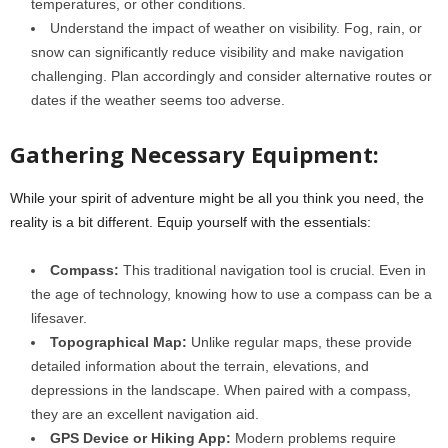
temperatures, or other conditions.
Understand the impact of weather on visibility. Fog, rain, or
snow can significantly reduce visibility and make navigation
challenging. Plan accordingly and consider alternative routes or
dates if the weather seems too adverse.
Gathering Necessary Equipment:
While your spirit of adventure might be all you think you need, the
reality is a bit different. Equip yourself with the essentials:
Compass:
This traditional navigation tool is crucial. Even in
the age of technology, knowing how to use a compass can be a
lifesaver.
Topographical Map:
Unlike regular maps, these provide
detailed information about the terrain, elevations, and
depressions in the landscape. When paired with a compass,
they are an excellent navigation aid.
GPS Device or Hiking App:
Modern problems require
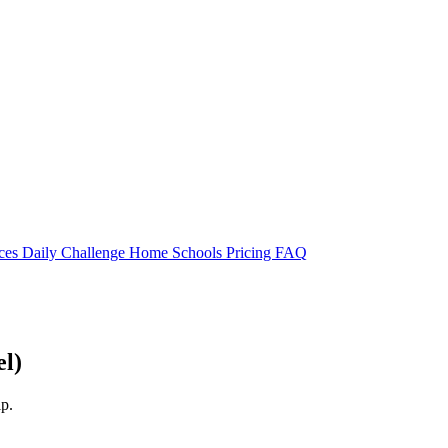
rces
Daily Challenge
Home
Schools
Pricing
FAQ
el)
lp.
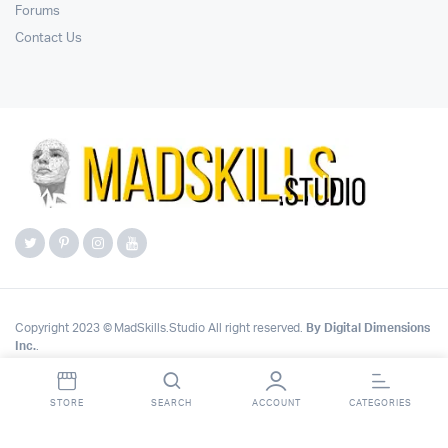
Forums
Contact Us
Copyright 2023 © MadSkills.Studio All right reserved.
By Digital Dimensions
Inc.
.
STORE
SEARCH
ACCOUNT
CATEGORIES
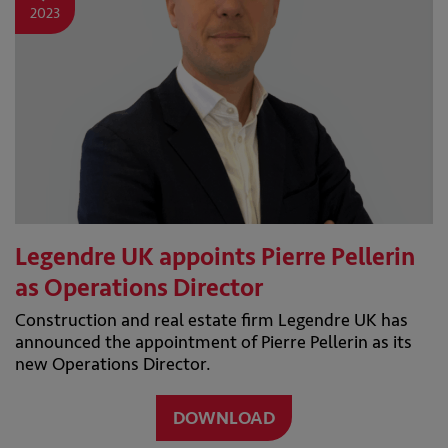
2023
Legendre UK appoints Pierre Pellerin
as Operations Director
Construction and real estate firm Legendre UK has
announced the appointment of Pierre Pellerin as its
new Operations Director.
DOWNLOAD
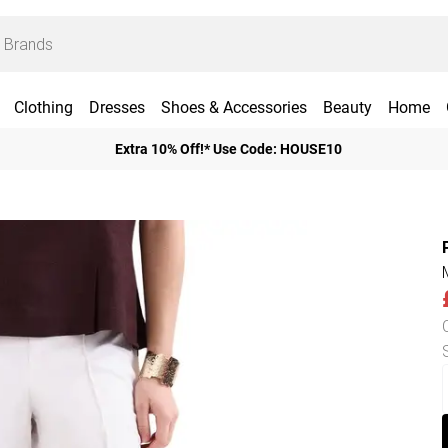
Clothing
Dresses
Shoes & Accessories
Beauty
Home
Extra 10% Off!* Use Code: HOUSE10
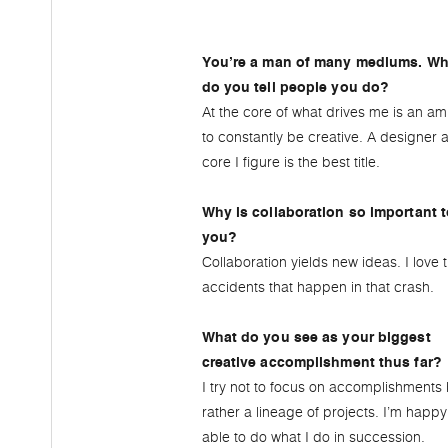
You’re a man of many mediums. Wh
do you tell people you do?
At the core of what drives me is an am
to constantly be creative. A designer a
core I figure is the best title.
Why is collaboration so important 
you?
Collaboration yields new ideas. I love 
accidents that happen in that crash.
What do you see as your biggest
creative accomplishment thus far?
I try not to focus on accomplishments 
rather a lineage of projects. I’m happy
able to do what I do in succession.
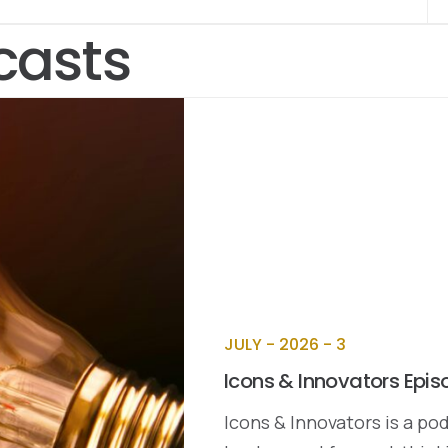
casts
JULY - 2026 - 3
Icons & Innovators Epis
Icons & Innovators is a pod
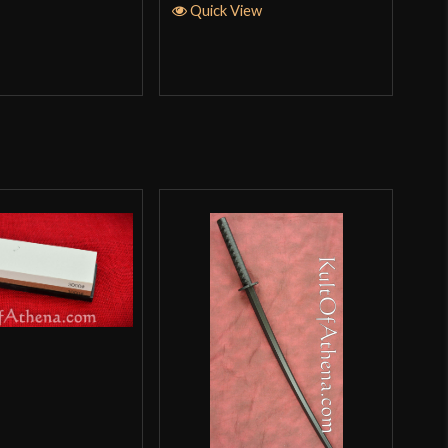
Quick View
Q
+===+
### [WORK REQUIRED]
Your answer should be a single number: the count of lines in these records that hold the string "visibility".

### [RESPONSE TO THE EXERCISE]
2